9.1-8 CPP, art. 792.

A questão, trazida pelo co-réu CÉSAR HERMAN RODRIGUEZ, foi examinada e decidida nesta Corte que, nos autos do HC 33.231/SP, 5ª Turma, Rel. Min. José Arnaldo da Fonseca, DJ de 24/05/2004, rejeitou a apontada ilegalidade.

9.1-9 CPP, art. 381, III.

A análise da insurgência, nos termos em que foi deduzida, demandaria, inevitavelmente, aprofundada incursão na seara fático-probatória, a fim de que fosse refeito o juízo de valor realizado pela instância a quo, tarefa essa, com se sabe, vedada pelo verbete sumular 07 desta Corte.

9.1-10 Arts. 381, III, 383 e 384 do Código de Processo Penal.

A inicial acusatória, adstrita à boa técnica jurídico-processual-penal, não poderia se deter a destrinchar, detalhadamente, uma a uma, todas as provas da ação criminosa constantes na acusação.

O que efetivamente foi trazido à tona pelo acórdão condenatório nada mais foi do que, diante do apurado na instrução dos autos, a constatação da existência do crime denunciado, sem qualquer mácula ao dispositivo legal apontado. Nenhuma surpresa teve o Réu, que durante todo o desenrolar do processo teve respeitado seu direito à ampla defesa e ao contraditório, dentro do devido processo legal.

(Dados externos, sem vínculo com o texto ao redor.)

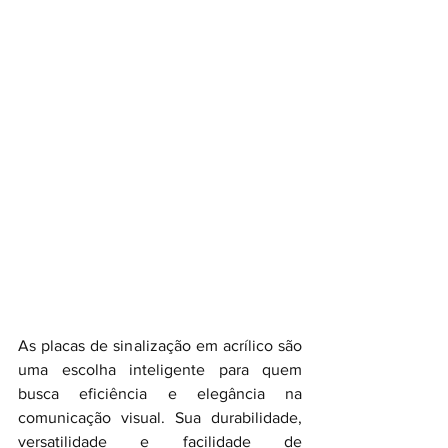
As placas de sinalização em acrílico são 
uma escolha inteligente para quem 
busca eficiência e elegância na 
comunicação visual. Sua durabilidade, 
versatilidade e facilidade de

9.1-11 Arts. 156 e 386, VI, do Código de Processo Penal.

Arguição que denota pretensão de inverter a conclusão do acórdão condenatório, impugnando a prova, considerada frágil ou insuficiente. A discussão, contudo, não encontra espaço na via do recurso especial, a teor da Súmula 07 desta Corte.

9.1-12 Lei Complementar 35/1979, art. 24 (LOMAN); e art. 326 do Regimento interno do Tribunal Regional Federal da 3ª Região.

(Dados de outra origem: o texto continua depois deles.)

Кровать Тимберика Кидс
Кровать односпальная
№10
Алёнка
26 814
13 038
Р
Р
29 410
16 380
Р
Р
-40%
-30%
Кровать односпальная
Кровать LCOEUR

Quanto à alegada violação a dispositivo do Regimento Interno do Tribunal a quo, valem os fundamentos consignadas no item 3.1-8 supra para não se conhecer da arguição.

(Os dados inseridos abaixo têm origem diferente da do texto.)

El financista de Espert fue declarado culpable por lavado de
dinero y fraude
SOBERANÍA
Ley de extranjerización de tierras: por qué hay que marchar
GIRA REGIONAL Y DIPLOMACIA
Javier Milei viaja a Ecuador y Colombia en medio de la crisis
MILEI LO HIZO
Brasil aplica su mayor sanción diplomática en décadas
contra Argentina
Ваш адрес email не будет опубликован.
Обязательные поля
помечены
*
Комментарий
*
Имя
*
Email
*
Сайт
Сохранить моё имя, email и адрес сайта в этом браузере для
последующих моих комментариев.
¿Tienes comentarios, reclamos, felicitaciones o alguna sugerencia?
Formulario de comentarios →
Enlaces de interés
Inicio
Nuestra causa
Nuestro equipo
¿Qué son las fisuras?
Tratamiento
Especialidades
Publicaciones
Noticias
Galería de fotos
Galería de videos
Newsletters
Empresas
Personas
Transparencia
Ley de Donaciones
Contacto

No mais, não incide sob a espécie o artigo de lei indicado, que de nenhuma forma foi violado.

9.1-13 § 1º do CP, art. 29.

Merece reparo a reprimenda imposta, nos termos do voto da Relatora.

9.2 Arguida divergência jurisprudencial.

9.2-1 Quanto à impossibilidade de a pena-base ser aumentada por conta de haver processo em andamento - Violação ao princípio da inocência.

Vale, no caso, as mesmas considerações lançadas no item 1.1-7.b supra, mas sem força suficiente para alterar a pena além do ajuste já efetivado em razão do item anterior, mormente em face das demais circunstâncias judiciais consideradas desfavoráveis.

9.2-2 Quanto à necessidade da transcrição integral da interceptação telefônica.

Malgrado a tese de divergência jurisprudencial, não se desincumbiu o Recorrente do inarredável ônus processual de demonstrá-la, nos termos do CPC/1973, art. 541, parágrafo único, e art. 255, §§ 1º e 2º, do Regimento Interno do Superior Tribunal de Justiça. Inadmissibilidade do recurso pela alínea c.

Ainda que o óbice processual não existisse, a questão está respondida no item 1.1-4 acima, afastando qualquer pretensa ilegalidade.

9.2-3 Quanto à impossibilidade de a condenação se pautar em prova única e exclusivamente inquisitiva ou indiciária, não confirmada sob o contraditório.

Não se conhece do recurso pela alínea c, também nesse ponto, ante a ausência de demonstração do alegado dissídio, nos exatos termos mencionados na primeira parte do item anterior.

Ainda que assim não fosse, a tese de falta de lastro probatório idôneo para a condenação já foi rejeitada, sob os mais variados enfoques, nas respostas às arguições de violação à Lei trazidas pelo Recorrente, bem como nos autos dos habeas corpus acima mencionados.

CONCLUSÃO: Recurso Especial interposto por (9) CASEM MAZLOUM julgado PARCIALMENTE PREJUDICADO e, no mais, CONHECIDO EM PARTE e, nessa extensão, PROVIDO tão-somente para reformar o quantum da pena, fixando-a em 1 (um) ano e 6 (seis) meses de reclusão, mantida a substituição implementada pelo acórdão recorrido.

QUESTÃO EXAMINADA DE OFÍCIO

Embora não tenha havido recurso do co-Réu SERGIO CHIAMARELLI JÚNIOR, merece reparo a dosimetria da pena, com a concessão da ordem de ofício, nos termos do voto da Relatora.

HABEAS CORPUS CONCEDIDO, DE OFÍCIO, em favor do co-Réu SERGIO CHIAMARELLI JÚNIOR, para reformar o quantum da pena, fixando-a em 1 (um) ano e 3 (três) meses de reclusão, mantido, no mais, o acórdão recorrido.»